Exercise aim »
Copy each line below that contains "Structure".

Source data
= = = = = = =
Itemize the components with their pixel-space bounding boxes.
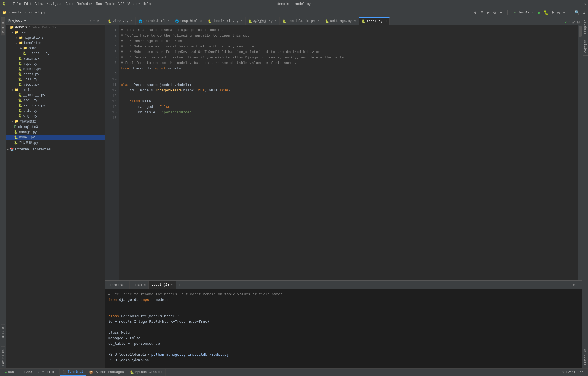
tab-close-icon[interactable]: ×	[354, 19, 356, 23]
python-console-tab[interactable]: 🐍 Python Console	[127, 368, 166, 376]
menu-code[interactable]: Code	[66, 2, 74, 6]
tree-manage-py[interactable]: 🐍 manage.py	[6, 130, 105, 135]
event-log-label[interactable]: ℹ Event Log	[560, 370, 586, 374]
menu-vcs[interactable]: VCS	[118, 2, 124, 6]
tab-search-html[interactable]: 🌐 search.html ×	[136, 17, 172, 25]
tree-external-libs[interactable]: ▶ 📚 External Libraries	[6, 147, 105, 152]
tree-asgi-py[interactable]: 🐍 asgi.py	[6, 98, 105, 103]
run-button[interactable]: ▶	[537, 9, 542, 16]
tab-close-icon[interactable]: ×	[385, 19, 387, 23]
more-run-button[interactable]: ▾	[562, 9, 566, 16]
tree-settings-py[interactable]: 🐍 settings.py	[6, 103, 105, 108]
add-terminal-button[interactable]: +	[176, 283, 183, 288]
tab-close-icon[interactable]: ×	[200, 19, 202, 23]
term-line-8: class Meta:	[108, 330, 579, 335]
terminal-settings-icon[interactable]: ⚙	[573, 283, 575, 287]
tree-init-py[interactable]: 🐍 __init__.py	[6, 51, 105, 56]
minimize-button[interactable]: –	[572, 2, 575, 6]
tree-models-py[interactable]: 🐍 models.py	[6, 66, 105, 72]
terminal-action-tab[interactable]: ⬛ Terminal	[60, 368, 87, 376]
toolbar-icon-5[interactable]: –	[499, 10, 504, 16]
run-tab[interactable]: ▶ Run	[2, 368, 17, 376]
toolbar-icon-1[interactable]: ⊕	[473, 9, 478, 16]
tree-demo1s-init[interactable]: 🐍 __init__.py	[6, 92, 105, 98]
local2-tab-close[interactable]: ×	[171, 283, 173, 287]
tree-tests-py[interactable]: 🐍 tests.py	[6, 72, 105, 77]
terminal-close-icon[interactable]: –	[578, 283, 580, 287]
editor-expand-icon[interactable]: ⤢	[572, 19, 575, 25]
tree-data-folder[interactable]: ▶ 📁 雨课堂数据	[6, 119, 105, 124]
menu-tools[interactable]: Tools	[105, 2, 115, 6]
tab-close-icon[interactable]: ×	[131, 19, 133, 23]
tree-apps-py[interactable]: 🐍 apps.py	[6, 61, 105, 66]
profile-button[interactable]: ◎	[557, 9, 561, 16]
panel-close-icon[interactable]: –	[101, 19, 102, 23]
tree-wsgi-py[interactable]: 🐍 wsgi.py	[6, 113, 105, 119]
tab-model-py[interactable]: 🐍 model.py ×	[359, 17, 390, 25]
tab-close-icon[interactable]: ×	[275, 19, 277, 23]
todo-tab[interactable]: ☰ TODO	[17, 368, 35, 376]
menu-window[interactable]: Window	[128, 2, 140, 6]
tab-settings-py[interactable]: 🐍 settings.py ×	[322, 17, 359, 25]
tab-close-icon[interactable]: ×	[241, 19, 243, 23]
tab-views-py[interactable]: 🐍 views.py ×	[105, 17, 136, 25]
tree-label-tests: tests.py	[23, 72, 39, 76]
toolbar-icon-2[interactable]: ≡	[479, 10, 484, 16]
tab-close-icon[interactable]: ×	[167, 19, 169, 23]
menu-help[interactable]: Help	[143, 2, 151, 6]
tab-demo1s-urls-py[interactable]: 🐍 demo1s\urls.py ×	[280, 17, 322, 25]
window-title: demo1s - model.py	[277, 2, 311, 6]
tree-admin-py[interactable]: 🐍 admin.py	[6, 56, 105, 61]
menu-view[interactable]: View	[35, 2, 43, 6]
coverage-button[interactable]: ⚑	[551, 9, 555, 16]
tree-model-py[interactable]: 🐍 model.py	[6, 135, 105, 140]
debug-button[interactable]: 🐛	[543, 9, 550, 16]
maximize-button[interactable]: □	[578, 2, 580, 6]
tree-root[interactable]: ▾ 📁 demo1s D:\demo1\demo1s	[6, 25, 105, 30]
bottom-tab-local2[interactable]: Local (2) ×	[149, 281, 176, 289]
sciview-tab[interactable]: SciView	[583, 37, 588, 56]
run-configuration-dropdown[interactable]: ⚙ demo1s ▾	[512, 10, 536, 15]
code-editor-content[interactable]: # This is an auto-generated Django model…	[119, 25, 578, 280]
tab-close-icon[interactable]: ×	[317, 19, 319, 23]
menu-file[interactable]: File	[13, 2, 21, 6]
search-everywhere-button[interactable]: 🔍	[574, 9, 580, 16]
editor-scrollbar[interactable]	[578, 25, 582, 280]
tree-db-sqlite3[interactable]: 🗄 db.sqlite3	[6, 124, 105, 130]
tree-views-py[interactable]: 🐍 views.py	[6, 82, 105, 87]
structure-tab-right[interactable]: Structure	[583, 346, 588, 368]
bottom-tab-local[interactable]: Local ×	[130, 281, 149, 289]
panel-settings-icon[interactable]: ⚙	[97, 19, 99, 23]
tree-demo-folder[interactable]: ▾ 📁 demo	[6, 30, 105, 35]
close-button[interactable]: ×	[584, 2, 586, 6]
tree-demo1s-urls-py[interactable]: 🐍 urls.py	[6, 108, 105, 113]
tree-templates-demo-folder[interactable]: ▶ 📁 demo	[6, 46, 105, 51]
panel-collapse-icon[interactable]: ≡	[93, 19, 95, 23]
tab-demo1-urls-py[interactable]: 🐍 demo1\urls.py ×	[205, 17, 246, 25]
menu-run[interactable]: Run	[96, 2, 102, 6]
tab-store-data-py[interactable]: 🐍 存入数据.py ×	[246, 17, 280, 25]
python-packages-tab[interactable]: 📦 Python Packages	[86, 368, 127, 376]
problems-tab[interactable]: ⚠ Problems	[35, 368, 60, 376]
menu-refactor[interactable]: Refactor	[77, 2, 93, 6]
tab-resp-html[interactable]: 🌐 resp.html ×	[172, 17, 205, 25]
tree-templates-folder[interactable]: ▾ 📁 templates	[6, 40, 105, 46]
toolbar-icon-3[interactable]: ⇌	[486, 9, 491, 16]
settings-button[interactable]: ⚙	[582, 9, 586, 16]
tree-data-py[interactable]: 🐍 存入数据.py	[6, 140, 105, 146]
tree-urls-py[interactable]: 🐍 urls.py	[6, 77, 105, 82]
local-tab-close[interactable]: ×	[144, 284, 146, 287]
database-tab[interactable]: Database	[583, 17, 588, 37]
project-tab[interactable]: Project	[1, 17, 5, 35]
menu-edit[interactable]: Edit	[24, 2, 32, 6]
tree-demo1s-folder[interactable]: ▾ 📁 demo1s	[6, 87, 105, 92]
menu-navigate[interactable]: Navigate	[46, 2, 62, 6]
panel-sync-icon[interactable]: ⊕	[90, 19, 91, 23]
editor-split-icon[interactable]: ⊟	[577, 19, 580, 25]
tree-migrations-folder[interactable]: ▶ 📁 migrations	[6, 35, 105, 40]
toolbar-icon-4[interactable]: ⚙	[492, 9, 497, 16]
terminal-content[interactable]: # Feel free to rename the models, but do…	[105, 289, 582, 368]
python-icon: 🐍	[18, 62, 22, 66]
structure-tab-left[interactable]: Structure	[1, 324, 5, 346]
favorites-tab[interactable]: Favorites	[1, 346, 5, 368]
= = = = = = =
Exercise output »
structure-tab-right[interactable]: Structure	[583, 346, 588, 368]
structure-tab-left[interactable]: Structure	[1, 324, 5, 346]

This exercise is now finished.